Grade: B-
"When you're pushed, killing's as easy as breathing."
Sylvester Stallone's 11th hour attempts to resurrect his biggest money-maker franchises -- first Rocky Balboa, now Rambo -- are not, it is now clear, cynical attempts to cash in on his brand name and legacy. The best part of watching Rambo is arriving at the realization that he is actually rescuing the characters he loves from the realm of camp and kitsch. With these new films, both of which he wrote and directed, he is trying to reverse the damage he did to Rocky and John Rambo with the terrible 1980's sequels to the iconic original films. It's a form of atonement, and it's really quite touching.
Rambo, unlike Rocky Balboa, does feel a bit insubstantial; a little like a third sequel. You'd never know from the tone, which is somber and humorless -- the movie is dead serious about what it thinks is its pitch-black view of human nature -- but the flimsy plot, straining to turn a frivolous little rescue mission into an iconic hero's journey, makes the film feel like a tempest in a teapot. Stallone clearly wants Rambo's history to do a lot of the work here, judging by the several tortured flashbacks to days when the star was not a senior citizen. It's a smart approach, and the tired, taciturn hero does lend the proceedings a lot of weight. But Rambo's last adventure can't help but feel abbreviated, all the violence (and boy is there violence) seeming out of place in a film that is ultimately neither all that serious (though it tries to be) or vast in scope. There is a dissonance between Stallone's newfound character focus and the bad-*** First Blood-style actioner he is nonetheless harkening to.

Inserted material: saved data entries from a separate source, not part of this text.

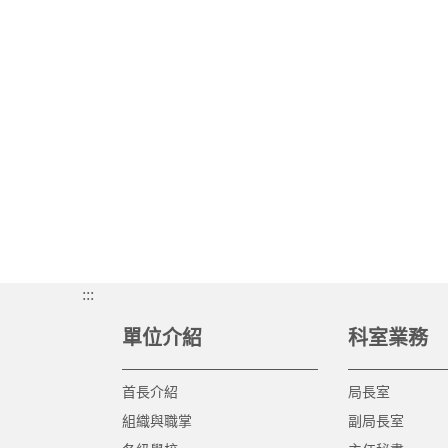
:::
單位介紹
科室業務
首長介紹
局長室
組織與職掌
副局長室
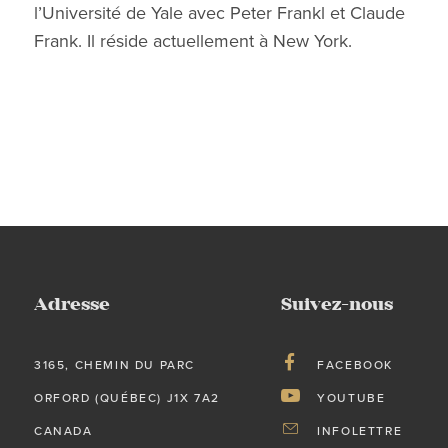
l’Université de Yale avec Peter Frankl et Claude
Frank. Il réside actuellement à New York.
Adresse
Suivez-nous
3165, CHEMIN DU PARC
FACEBOOK
ORFORD (QUÉBEC) J1X 7A2
YOUTUBE
CANADA
INFOLETTRE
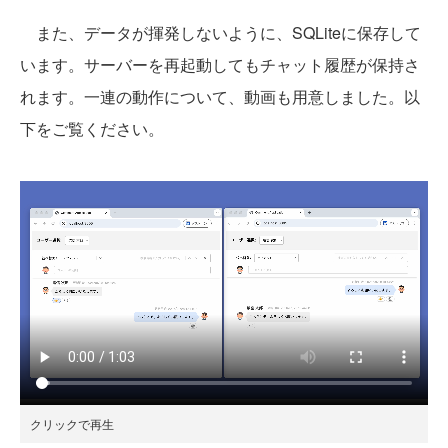
また、データが揮発しないように、SQLiteに保存して
います。サーバーを再起動してもチャット履歴が保持さ
れます。一連の動作について、動画も用意しました。以
下をご覧ください。
クリックで再生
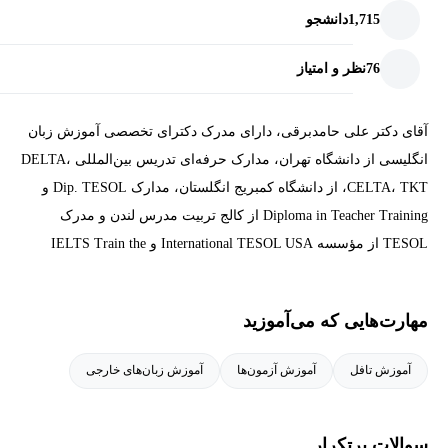
1,715
دانشجو
76
نظر و امتیاز
آقای دکتر علی حامدبرقی، دارای مدرک دکترای تخصصی آموزش زبان
انگلیسی از دانشگاه تهران، مدارک حرفه‌ای تدریس بین‌المللی DELTA،
CELTA، TKT، از دانشگاه کمبریج انگلستان، مدارک Dip. TESOL و
Diploma in Teacher Training از کالج تربیت مدرس لندن و مدرک
TESOL از مؤسسه International TESOL USA و IELTS Train the
Trainer از idp استرالیا هستند.
مهارت‌هایی که می‌آموزید
ایشان در حال حاضر، مدرس دانشگاه‌های تهران و علوم پزشکی شهید
بهشتی بوده و دوره‌های بین‌المللی تربیت مدرس زبان انگلیسی
آموزش تافل
آموزش آزمون‌ها
آموزش زبان‌های خارجی
International TESOL را در ایران تدریس می‌کنند. ایشان 15 سال
سابقه‌ی تدریس زبان انگلیسی عمومی و تخصصی و 5 سال سابقه‌ی
تدریس دروس تخصصی را در دانشگاه دارند و با چند مجله‌ی علمی
سوالات پرتکرار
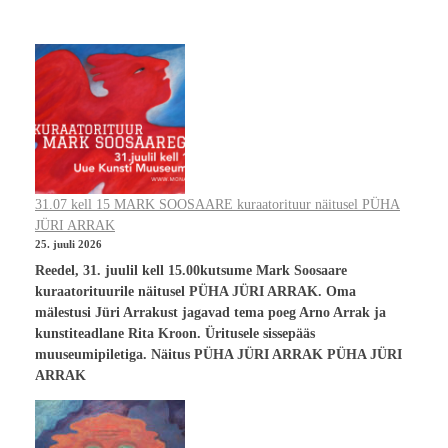
31.07 kell 15 MARK SOOSAARE kuraatorituur näitusel PÜHA
JÜRI ARRAK
25. juuli 2026
Reedel, 31. juulil kell 15.00kutsume Mark Soosaare
kuraatorituurile näitusel PÜHA JÜRI ARRAK. Oma
mälestusi Jüri Arrakust jagavad tema poeg Arno Arrak ja
kunstiteadlane Rita Kroon. Üritusele sissepääs
muuseumipiletiga. Näitus PÜHA JÜRI ARRAK PÜHA JÜRI
ARRAK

When Stallone isn't lingering on the massacring of Burmese villagers and children being speared by ruthless militiamen, he does manage to lend the film a dignified, almost stately air. Rambo is a man of few words, but he is not a monosyllabic meathead; when he talks, what he says seems calculated and spare, the words of a man who has seen it all and doesn't need to prove anything to anyone. Stallone grants Rambo the rare cinematic privilege of silence, too, and during these stretches he looks like he is carrying the world on his shoulders. You can see the old John Rambo in the sad, jaded eyes of this one.
Of course, the movie eventually explodes into an orgy of violence. When this takes the form of Rambo unleashing a world of hurt on Burmese baddies, it approaches the euphoric pinnacles of the franchise and other exemplars of the 80's one-man-against-the-world action genre -- moral ambiguity is tossed out the window and a hero dispenses simple, brutal justice. When the violence is unleashed on defenseless innocents, it's more problematic; Stallone is making an attempt to shed light on real-life atrocities going on in the world, but whether he earns the right to depict them so graphically in this context is an open question.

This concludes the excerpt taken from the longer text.